A complete and exact copy of the entries below is the expected result.
• • • • •
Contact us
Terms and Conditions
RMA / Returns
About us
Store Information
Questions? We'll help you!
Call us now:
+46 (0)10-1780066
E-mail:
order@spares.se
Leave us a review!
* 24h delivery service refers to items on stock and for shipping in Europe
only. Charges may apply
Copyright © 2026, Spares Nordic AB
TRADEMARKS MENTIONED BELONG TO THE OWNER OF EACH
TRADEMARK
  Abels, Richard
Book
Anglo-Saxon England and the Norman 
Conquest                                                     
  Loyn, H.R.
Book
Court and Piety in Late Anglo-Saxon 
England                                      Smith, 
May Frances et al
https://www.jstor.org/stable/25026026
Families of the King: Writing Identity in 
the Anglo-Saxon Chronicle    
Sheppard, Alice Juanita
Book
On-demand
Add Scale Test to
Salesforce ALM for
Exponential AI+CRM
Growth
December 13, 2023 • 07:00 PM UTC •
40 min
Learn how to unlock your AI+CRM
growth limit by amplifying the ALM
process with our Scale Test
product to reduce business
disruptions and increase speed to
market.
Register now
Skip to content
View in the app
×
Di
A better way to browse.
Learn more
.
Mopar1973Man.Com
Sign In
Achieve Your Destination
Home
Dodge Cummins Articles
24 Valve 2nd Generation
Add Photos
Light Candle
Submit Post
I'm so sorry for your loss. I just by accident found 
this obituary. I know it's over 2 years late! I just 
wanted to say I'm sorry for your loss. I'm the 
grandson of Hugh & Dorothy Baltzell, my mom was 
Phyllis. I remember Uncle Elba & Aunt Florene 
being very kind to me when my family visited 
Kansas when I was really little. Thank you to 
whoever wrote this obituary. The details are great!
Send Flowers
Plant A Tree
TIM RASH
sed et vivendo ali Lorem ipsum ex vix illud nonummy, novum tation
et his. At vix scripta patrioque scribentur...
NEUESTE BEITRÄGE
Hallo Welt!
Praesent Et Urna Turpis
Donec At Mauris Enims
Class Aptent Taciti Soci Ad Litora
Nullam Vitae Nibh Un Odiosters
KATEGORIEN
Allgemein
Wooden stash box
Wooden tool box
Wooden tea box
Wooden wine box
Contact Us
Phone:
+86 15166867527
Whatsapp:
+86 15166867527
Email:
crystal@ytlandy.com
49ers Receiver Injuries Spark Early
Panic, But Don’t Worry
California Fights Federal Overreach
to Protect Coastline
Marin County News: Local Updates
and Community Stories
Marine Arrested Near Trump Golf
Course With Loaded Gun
• • • • •
* [RESPONSE TO THIS EXERCISE]:
Contact us
Terms and Conditions
RMA / Returns
About us
Store Information
Questions? We'll help you!
Call us now:
+46 (0)10-1780066
E-mail:
order@spares.se
Leave us a review!
* 24h delivery service refers to items on stock and for shipping in Europe
only. Charges may apply
Copyright © 2026, Spares Nordic AB
TRADEMARKS MENTIONED BELONG TO THE OWNER OF EACH
TRADEMARK
  Abels, Richard
Book
Anglo-Saxon England and the Norman 
Conquest                                                     
  Loyn, H.R.
Book
Court and Piety in Late Anglo-Saxon 
England                                      Smith, 
May Frances et al
https://www.jstor.org/stable/25026026
Families of the King: Writing Identity in 
the Anglo-Saxon Chronicle    
Sheppard, Alice Juanita
Book
On-demand
Add Scale Test to
Salesforce ALM for
Exponential AI+CRM
Growth
December 13, 2023 • 07:00 PM UTC •
40 min
Learn how to unlock your AI+CRM
growth limit by amplifying the ALM
process with our Scale Test
product to reduce business
disruptions and increase speed to
market.
Register now
Skip to content
View in the app
×
Di
A better way to browse.
Learn more
.
Mopar1973Man.Com
Sign In
Achieve Your Destination
Home
Dodge Cummins Articles
24 Valve 2nd Generation
Add Photos
Light Candle
Submit Post
I'm so sorry for your loss. I just by accident found 
this obituary. I know it's over 2 years late! I just 
wanted to say I'm sorry for your loss. I'm the 
grandson of Hugh & Dorothy Baltzell, my mom was 
Phyllis. I remember Uncle Elba & Aunt Florene 
being very kind to me when my family visited 
Kansas when I was really little. Thank you to 
whoever wrote this obituary. The details are great!
Send Flowers
Plant A Tree
TIM RASH
sed et vivendo ali Lorem ipsum ex vix illud nonummy, novum tation
et his. At vix scripta patrioque scribentur...
NEUESTE BEITRÄGE
Hallo Welt!
Praesent Et Urna Turpis
Donec At Mauris Enims
Class Aptent Taciti Soci Ad Litora
Nullam Vitae Nibh Un Odiosters
KATEGORIEN
Allgemein
Wooden stash box
Wooden tool box
Wooden tea box
Wooden wine box
Contact Us
Phone:
+86 15166867527
Whatsapp:
+86 15166867527
Email:
crystal@ytlandy.com
49ers Receiver Injuries Spark Early
Panic, But Don’t Worry
California Fights Federal Overreach
to Protect Coastline
Marin County News: Local Updates
and Community Stories
Marine Arrested Near Trump Golf
Course With Loaded Gun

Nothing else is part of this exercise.